LDL acts as an opsonin enhancing the phagocytosis of group A Streptococcus by monocyte and whole human blood.

Low-density lipoprotein (LDL) binds to group A Streptococcus (GAS) through Sc11 protein, and scavenger receptor CD36 of monocyte mediates the endocytosis of native or modified LDL. Therefore, we hypothesized that LDL might be an opsonin enhancing the phagocytosis of LDL-bound GAS by monocyte. The results showed that LDL could significantly promote U937 cell to phagocytose M28 (ATCC BAA1064) and M41 (ATCC 12373, AM41)-type GAS, and the phagocytosis rates were significantly increased, compared with LDL-free group. LDL, however, did not enhance the phagocytosis of M41 (CMCC 32198, CM41) or M6 (ATCC BAA946)-type GAS since these two strains did not bind to LDL. CD36 was the major scavenger receptor mediating the uptake of LDL-bound GAS by monocyte U937 cells since anti-CD36 antibody abolished the phagocytosis of LDL-opsonized GAS but anti-CD4 antibody did not. Most of AM41-type GAS cells were killed in human blood, whereas only a few CM41-type cells were phagocytosed. Moreover, recombinant Scl1 (rScl1) derived from M41-type GAS could significantly decrease the opsonophagocytosis of AM41 but not CM41-type GAS because the rScl1 competitively blocked the binding of AM41-type GAS to LDL. Therefore, our findings suggest that LDL may be an opsonin to enhance CD36-dependent opsonic phagocytosis of GAS by monocyte.

Introduction

Streptococcus pyogenes [group A Streptococcus (GAS)] can cause a number of suppurative infections, including pharyngitis, impetigo/pyoderma, erysipelas, cellulitis, necrotizing fasciitis, toxic streptococcal syndrome, and scarlet fever, as well as nonsuppurative sequelae including acute rheumatic fever and acute glomerulonephritis [1]. Based on the surface M protein, GAS is serologically separated into over 200 M protein serotypes [2]. Streptococcal collagen-like protein 1 (Scl1) as one of the virulence factors of GAS is found on the cell surface of many M-type GAS [3]. Although Scl1s expressed by different M-type GAS share similar triple helix structure their amino acid sequence, especially in variable N-terminal region, varies significantly, so that Scl1s in M6 and M55-type GAS specifically bind to factor H [4], whereas Scl1s in M1, M12, M28 and M41 can interact with low-density lipoprotein (LDL) [5]. However, the significance of Scl1–LDL interaction remains unknown.

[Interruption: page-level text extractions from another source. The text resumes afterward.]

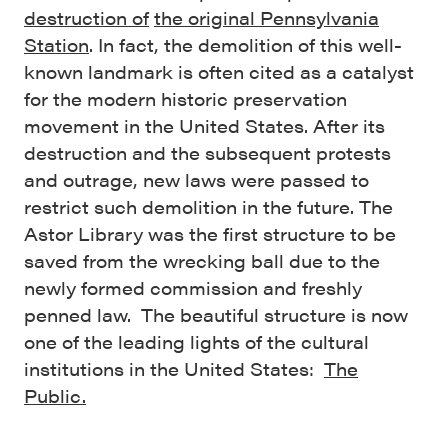
destruction of
the original Pennsylvania
Station
. In fact, the demolition of this well-
known landmark is often cited as a catalyst
for the modern historic preservation
movement in the United States. After its
destruction and the subsequent protests
and outrage, new laws were passed to
restrict such demolition in the future. The
Astor Library was the first structure to be
saved from the wrecking ball due to the
newly formed commission and freshly
penned law. The beautiful structure is now
one of the leading lights of the cultural
institutions in the United States:
The
Public.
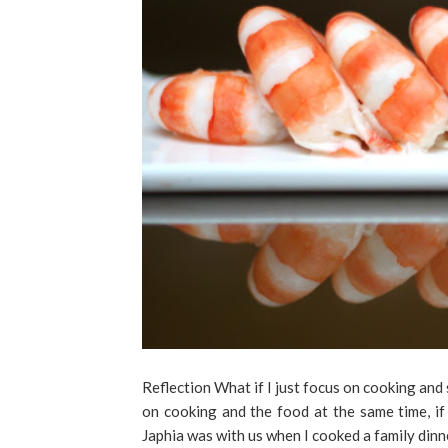
Reflection What if I just focus on cooking and 
on cooking and the food at the same time, if
Japhia was with us when I cooked a family dinn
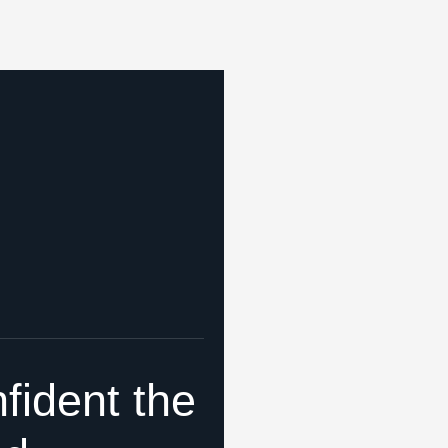
fident the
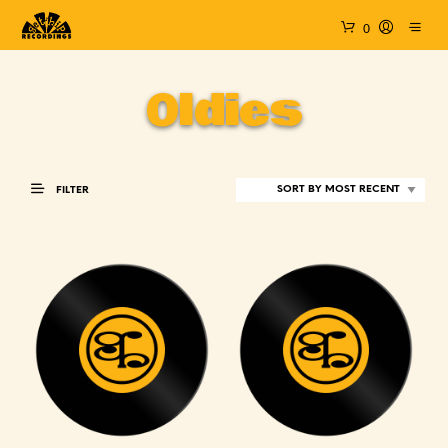
0
Oldies
FILTER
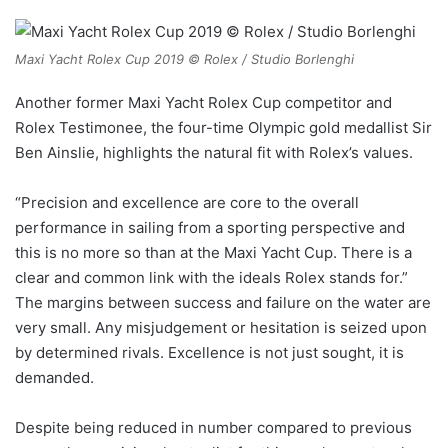
Maxi Yacht Rolex Cup 2019 © Rolex / Studio Borlenghi
Another former Maxi Yacht Rolex Cup competitor and
Rolex Testimonee, the four-time Olympic gold medallist Sir
Ben Ainslie, highlights the natural fit with Rolex’s values.
“Precision and excellence are core to the overall
performance in sailing from a sporting perspective and
this is no more so than at the Maxi Yacht Cup. There is a
clear and common link with the ideals Rolex stands for.”
The margins between success and failure on the water are
very small. Any misjudgement or hesitation is seized upon
by determined rivals. Excellence is not just sought, it is
demanded.
Despite being reduced in number compared to previous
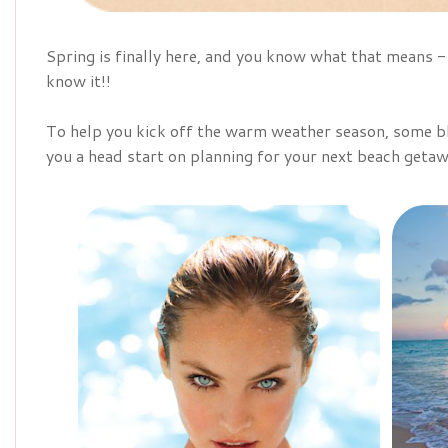
Spring is finally here, and you know what that means
know it!!
To help you kick off the warm weather season, some bl
you a head start on planning for your next beach getaw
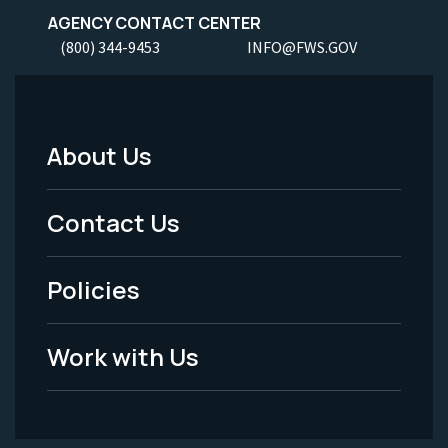
AGENCY CONTACT CENTER
(800) 344-9453
INFO@FWS.GOV
About Us
Footer
Menu
Contact Us
-
Policies
Legal
Work with Us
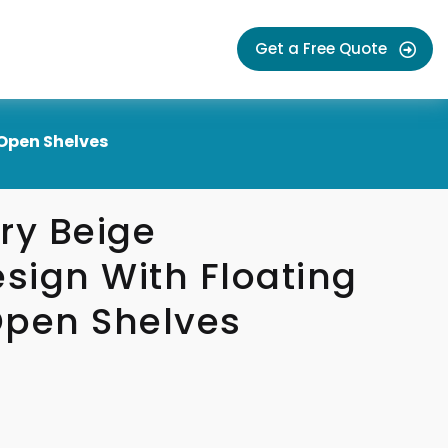
Get a Free Quote
Open Shelves
y Beige
sign With Floating
Open Shelves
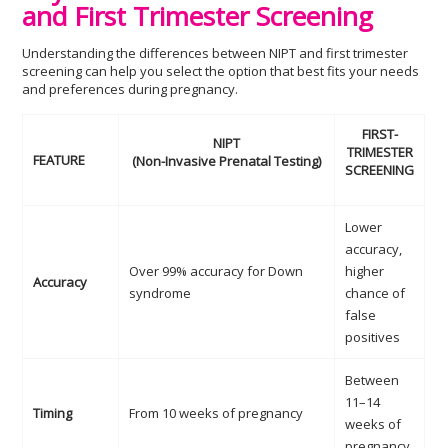
and First Trimester Screening
Understanding the differences between NIPT and first trimester
screening can help you select the option that best fits your needs
and preferences during pregnancy.
FIRST-
NIPT
TRIMESTER
FEATURE
(Non-Invasive Prenatal Testing)
SCREENING
Lower
accuracy,
Over 99% accuracy for Down
higher
Accuracy
syndrome
chance of
false
positives
Between
11–14
Timing
From 10 weeks of pregnancy
weeks of
pregnancy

HDL and LDL especially OxLDL were found to play anti-infectious role in protecting bacteria, viruses, or parasites infections in some studies, regardless of some contradicting findings in other studies [6]. Scavenger receptor CD36 mediates the uptake of modified and native LDL and HDL by monocyte [7, 8]; however, OxLDL upregulates CD36, whereas HDL downregulates CD36 via PPAR-mediated pathways [7].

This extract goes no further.